As stated in Section 3.3, the flood risk from the River Dee is considered primarily tidal and the fluvial flood risk from the unnamed watercourse is low.

There is a potential impact of increased surface water flows discharging from the proposed development flowing into local watercourses. However, given the topography of the proposed development and surrounding land, it is highly unlikely that the development would have an impact on the unnamed ordinary watercourse to the south.

Surface water flooding generated from the proposed development is not expected to impact the River Dee provided implementation of an appropriate site drainage strategy. The drainage strategy outlined in Section 5.3 demonstrates that runoff rates and volumes from the development for a range of design storms are restricted to greenfield runoff rates using SuDS. This would avoid additional inflows into local watercourses which would otherwise increase the fluvial flood risk. In addition, the proposed development is not located within a fluvial floodplain, so there would be no loss of floodplain storage.

4.3 Impact on Flood Risk from Surface Water

Any increase in impermeable area would increase the surface water flood risk from the proposed development unless appropriate mitigation is put in place. It is therefore important that an appropriate site drainage plan is implemented to provide sufficient attenuation of surface water on the proposed development. This should be in accordance with policy of the Flintshire UDP (Policy EWP17), which states that development should not increase flood risk elsewhere and appropriate alleviation or mitigation measures have been incorporated into the proposal and will be available for the lifetime of the development. In addition, where practicable, the use of SuDS should be considered in all new development proposals, but particularly within and adjacent to areas which have an existing or potential flooding problem.

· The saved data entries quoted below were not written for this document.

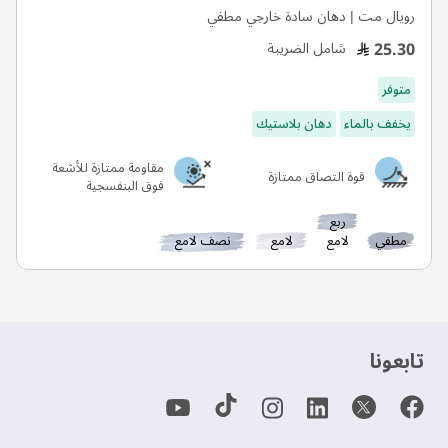
رويال مت | دهان سادة خارجي مطفي
25.30
شامل الضريبة
متوفر
يخفف بالماء
دهان بلاستيك
مقاومة ممتازة للأشعة
قوة التصاق ممتازة
فوق البنفسجية
ربع
مطفي
لامع
لامع
نصف لامع
‫تابعونا‬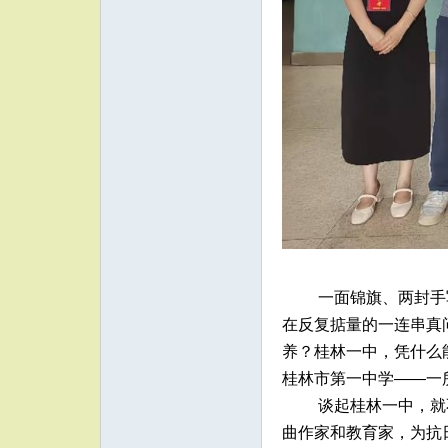
一面锦旗、两封手
在反复掂量的一连串真
养？桂林一中，凭什么
桂林市第一中学——一
谈起桂林一中，就
曲作家和教育家，为抗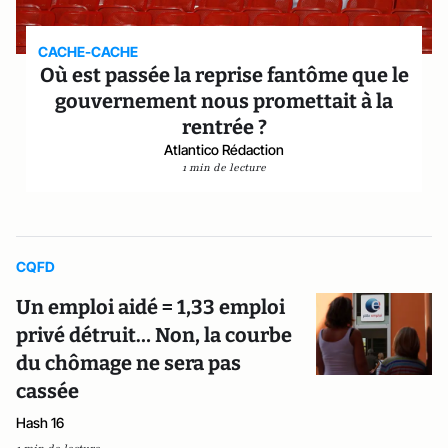
CACHE-CACHE
Où est passée la reprise fantôme que le
gouvernement nous promettait à la
rentrée ?
Atlantico Rédaction
1 min de lecture
CQFD
Un emploi aidé = 1,33 emploi
privé détruit… Non, la courbe
du chômage ne sera pas
cassée
Hash 16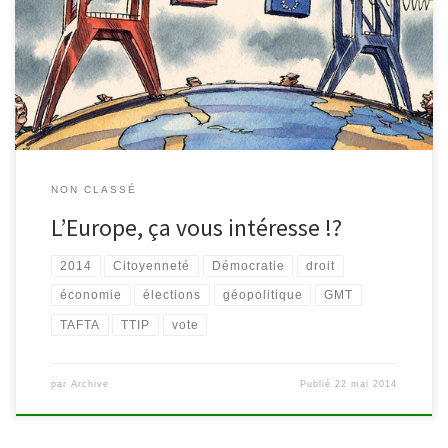
Après deux journées de collecte d’avis tous azimuts, il nous
semblait incontournable de vous informer des enjeux des
prochaines élections de fin mai 2014. Ayant la volonté d’initier une
réflexion de fond auprès des gens, la bibliothèque s’est […]
NON CLASSÉ
L’Europe, ça vous intéresse !?
2014
Citoyenneté
Démocratie
droit
économie
élections
géopolitique
GMT
TAFTA
TTIP
vote
par
Archive
Publié
22 mai 2014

There may also be temporary changes in surface water flood risk across the area during construction. For example, heavy vehicles may compact permeable ground, thereby decreasing permeability and increasing surface water runoff and therefore create surface water flow paths leading to and from the construction area. Site traffic may also mobilise sediment, increasing sediment load and sedimentation along the flow paths. The Construction Environment Management Plan (CEMP) or similar, should consider surface water flood risk, and if necessary provide appropriate mitigation.

Providing that the designed drainage strategy is appropriately implemented, and a CEMP or similar is followed, the impact of the development on surface water flooding elsewhere would be low. The mitigation measures provided for surface water flood risk would also address any potential impacts on fluvial flood risk.

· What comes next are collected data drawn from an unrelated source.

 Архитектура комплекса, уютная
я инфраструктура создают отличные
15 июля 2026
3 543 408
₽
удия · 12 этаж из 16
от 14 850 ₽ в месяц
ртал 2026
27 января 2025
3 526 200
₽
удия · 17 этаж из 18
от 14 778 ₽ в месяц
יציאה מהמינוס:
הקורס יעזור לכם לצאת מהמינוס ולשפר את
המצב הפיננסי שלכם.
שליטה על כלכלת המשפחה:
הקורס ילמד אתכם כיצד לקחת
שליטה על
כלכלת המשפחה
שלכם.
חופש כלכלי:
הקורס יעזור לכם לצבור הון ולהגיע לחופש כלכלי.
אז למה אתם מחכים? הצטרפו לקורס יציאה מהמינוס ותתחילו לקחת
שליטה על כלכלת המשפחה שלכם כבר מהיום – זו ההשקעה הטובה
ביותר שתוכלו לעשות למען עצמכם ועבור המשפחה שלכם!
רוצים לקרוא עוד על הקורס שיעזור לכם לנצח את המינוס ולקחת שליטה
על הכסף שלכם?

4.4 Impact on Flood Risk from Groundwater

The proposed new development may present a small, highly localised barrier to groundwater movement, but it is not anticipated to create a measurable increase in groundwater flood risk to nearby flood receptors. Groundwater flood risk is noted to be low at the proposed development, so the impact of the development on groundwater flood risk elsewhere would be low and no mitigation is required.

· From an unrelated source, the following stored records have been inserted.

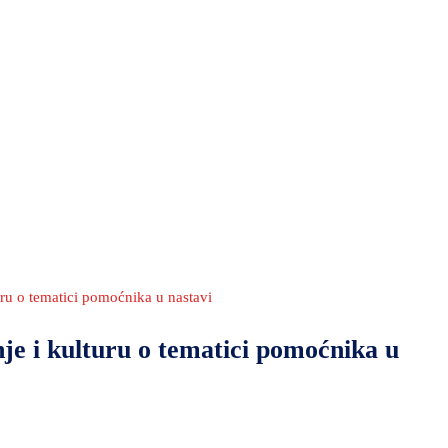
ru o tematici pomoćnika u nastavi
je i kulturu o tematici pomoćnika u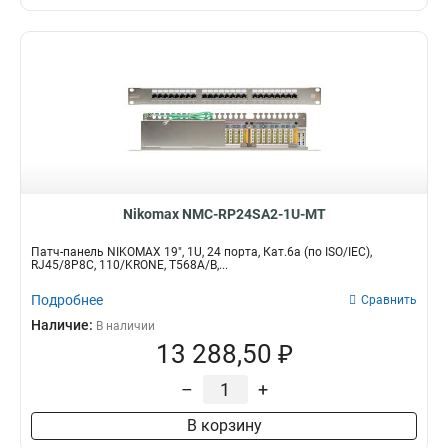
Nikomax NMC-RP24SA2-1U-MT
Патч-панель NIKOMAX 19", 1U, 24 порта, Кат.6a (по ISO/IEC),
RJ45/8P8C, 110/KRONE, T568A/B,...
Подробнее
Сравнить
Наличие:
В наличии
13 288,50 ₽
–
+
В корзину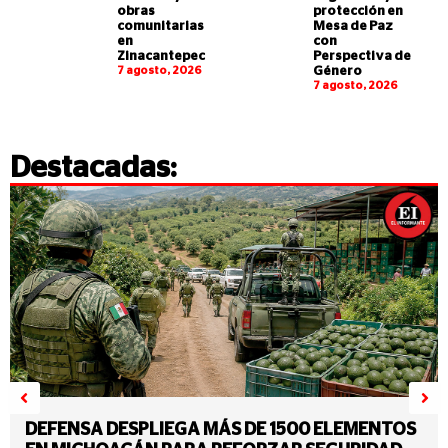
obras
protección en
comunitarias
Mesa de Paz
en
con
Zinacantepec
Perspectiva de
7 agosto, 2026
Género
7 agosto, 2026
Destacadas:
DEFENSA DESPLIEGA MÁS DE 1500 ELEMENTOS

4.5 Impact on Flood Risk from Water and Wastewater Infrastructure

As discussed in Section 3.6, there are no water or wastewater assets on the proposed development or immediately adjacent to the proposed development. Therefore, there would be no impact on flood risk elsewhere from these sources, so no mitigation is required.

4.6 Impact on Flood Risk from Reservoirs

As discussed in Section 3.7, there are no reservoirs in close proximity to the proposed development that could be impacted by the proposed development. Therefore, there would be no impact on flood risk and no mitigation is required.



4.7 Impact on Flood Risk from Canals

As discussed in Section 3.8, there are no canals in close proximity to the proposed development that could be impacted by the proposed development. Therefore, there would be no impact on flood risk and no mitigation is required.

4.8 Summary of Flood Risk from the Development

A summary of flood risks from the proposed development are provided in Table 4.2.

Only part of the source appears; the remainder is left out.